Wound healing began with an infiltration of primarily αSMA-expressing cells into the collagen gel in the current study. This infiltration was followed by the infiltration or proliferation of cells expressing vimentin, c-kit and CD49f. AQP5-expressing cells appeared last. Myoepithelial cells were observed earlier than other types of cells. An inflammatory reaction occurred first in a salivary gland regeneration model using duct ligation, which was followed by the atrophy and apoptosis of acinar cells. Myoepithelial cells and progenitor cells undergo proliferation.42 Regenerated intercalated duct cells originating from stem cells differentiated into acinar cells after release of the ligation, and myoepithelial cells were eventually located around the regenerated acinus. Therefore, myoepithelial cells are related to salivary gland regeneration. Myoepithelial cells produce laminin.43,44 Stem cells, which are positive for CD49f and c-kit, also express a high-affinity receptor for laminin.45 Together, our results suggest that proliferating myoepithelial cells produced laminin that bound to the stem cells at the start of wound healing in this study, and these stem cells possibly differentiate into the ductal epithelium.
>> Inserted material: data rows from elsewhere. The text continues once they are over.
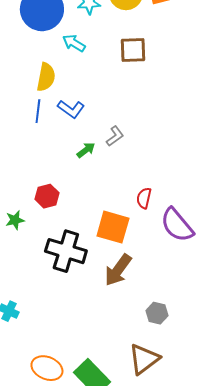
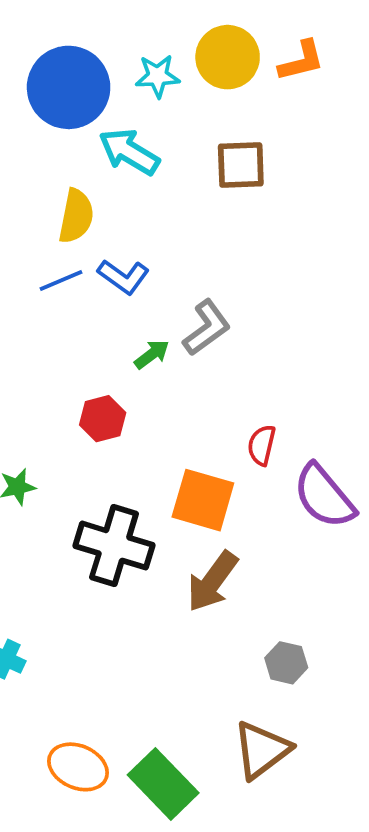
cyan arrow: (74, 43) -> (129, 152), size x1.4
blue line: (38, 111) -> (61, 280), turned 60
gray L-shape: (115, 136) -> (207, 328), size x1.4
red hexagon: (47, 196) -> (103, 419), moved

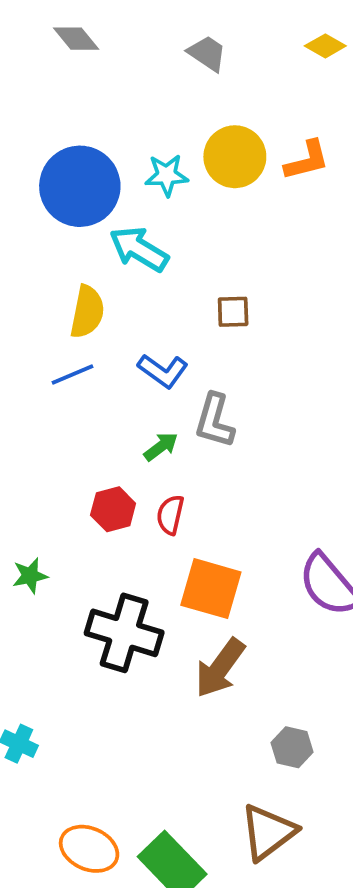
brown square: (241, 165) -> (233, 312), moved, size x0.7
blue L-shape: (123, 277) -> (163, 371), moved
gray L-shape: (207, 328) -> (215, 421), turned 142
red semicircle: (262, 445) -> (170, 515), moved

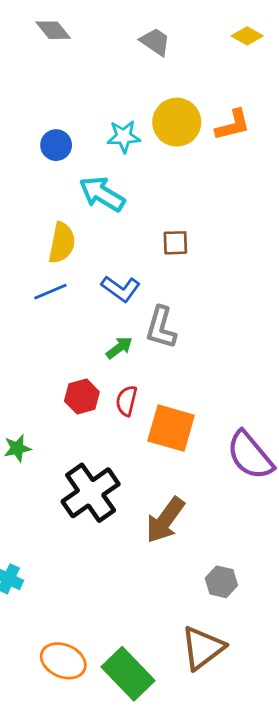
blue circle: (80, 186) -> (56, 145), size x0.5
orange square: (211, 589) -> (171, 428), moved
black cross: (124, 633) -> (91, 493), turned 38

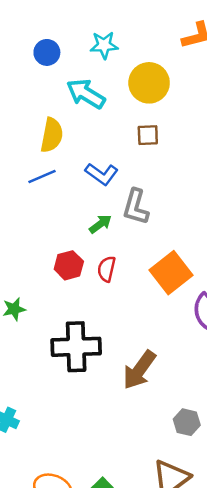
yellow circle: (177, 122) -> (149, 83), moved
orange square: (171, 428) -> (171, 273), moved, turned 36
black cross: (91, 493) -> (76, 347), turned 33

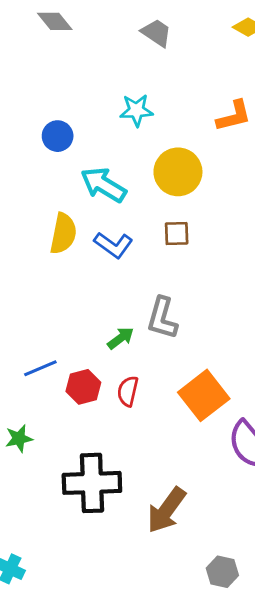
cyan star: (104, 45) -> (136, 110), moved
blue L-shape: (102, 174) -> (113, 245), moved
blue line: (42, 176) -> (40, 368), moved

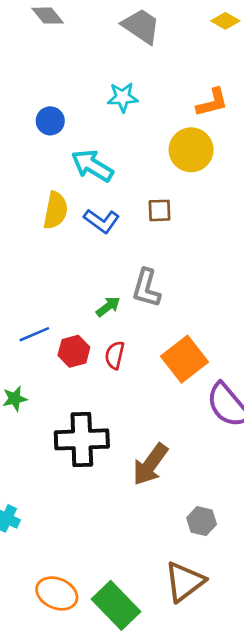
gray trapezoid: (156, 33) -> (141, 26), size x1.4
yellow circle: (178, 172) -> (191, 150), moved

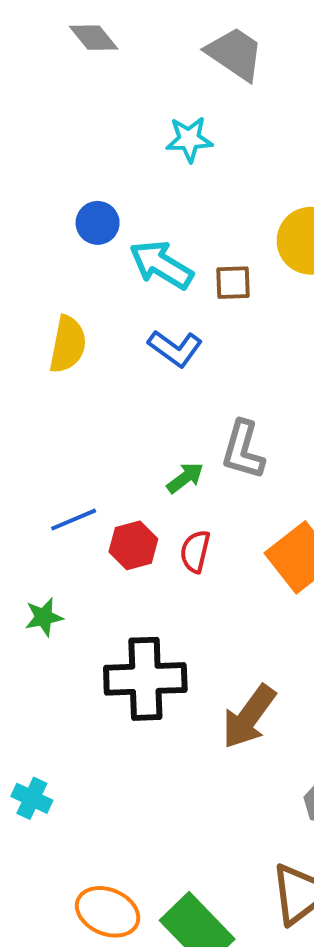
cyan star: (123, 97) -> (189, 139), moved
blue circle: (50, 121) -> (98, 223), moved
yellow semicircle: (55, 210) -> (68, 344), moved
brown square: (159, 210) -> (233, 283), moved

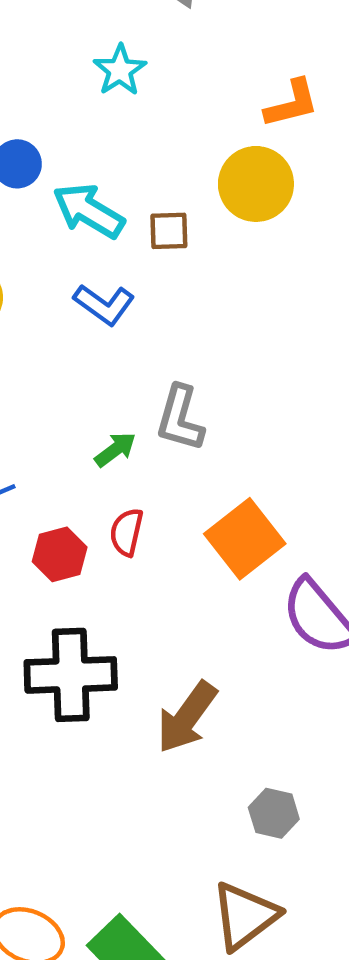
cyan star: (189, 139) -> (120, 70), turned -30
red hexagon: (133, 545) -> (60, 554), moved

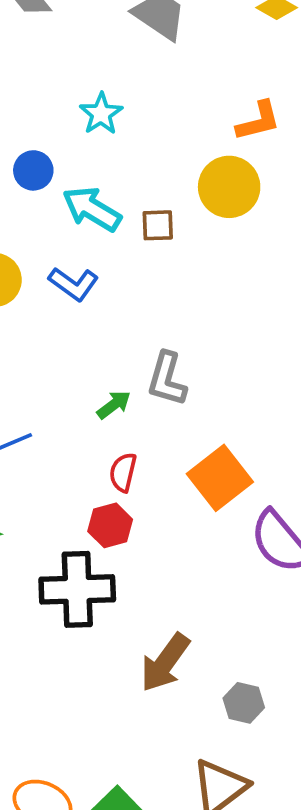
cyan star: (120, 70) -> (101, 114), moved
blue L-shape: (104, 304) -> (74, 284), moved
red hexagon: (60, 554) -> (110, 525), moved
brown arrow: (187, 717) -> (165, 663), moved

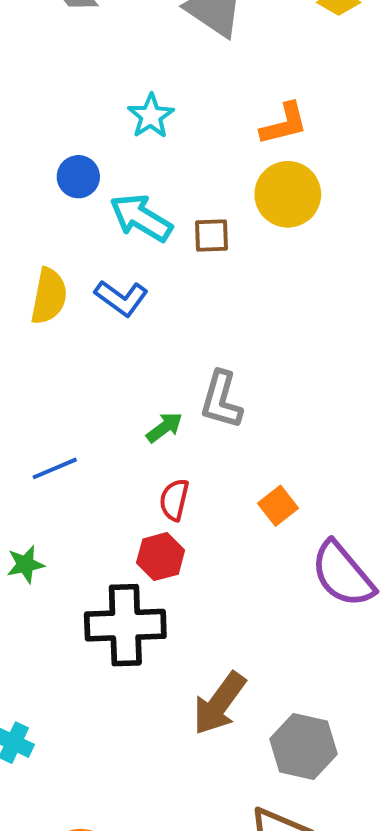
orange L-shape: (258, 121) -> (284, 124), moved
orange square: (220, 478) -> (278, 506), size x0.6
gray hexagon: (244, 703) -> (303, 746), size x1.5

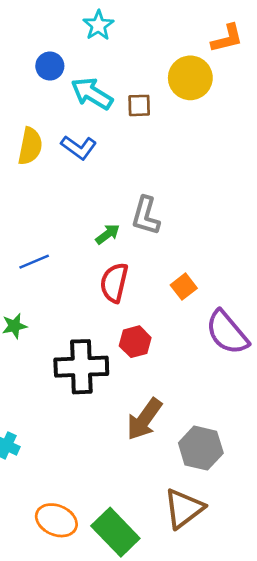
orange L-shape: (284, 124) -> (227, 38), moved
red semicircle: (174, 500) -> (114, 283), size x1.4
red hexagon: (161, 557) -> (135, 342), moved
bFGF also exerts effects on fibroblasts, vascular endothelial cells and epithelial cells, which results in the promotion of tissue regeneration.46 bFGF also promotes the proliferation of myoepithelial and ductal cells of salivary glands.47 Furthermore, bFGF helps in the functional maintenance of progenitor cells.28,46

We created a salivary gland surgical wound model that is suitable for observations of the wound healing process. Collagen gel scaffolds induce the proliferation of ductal cells, myoepithelial cells and progenitor cells, but not their differentiation to acinar cells. However, AQP5-positive cells were observed in collagen gels that included bFGF in this study, which suggests the occurrence of acinar cell regeneration.

Conclusion

This study suggests that the use of collagen gels with bFGF for the repair of salivary gland injury improves the potential for salivary gland regeneration.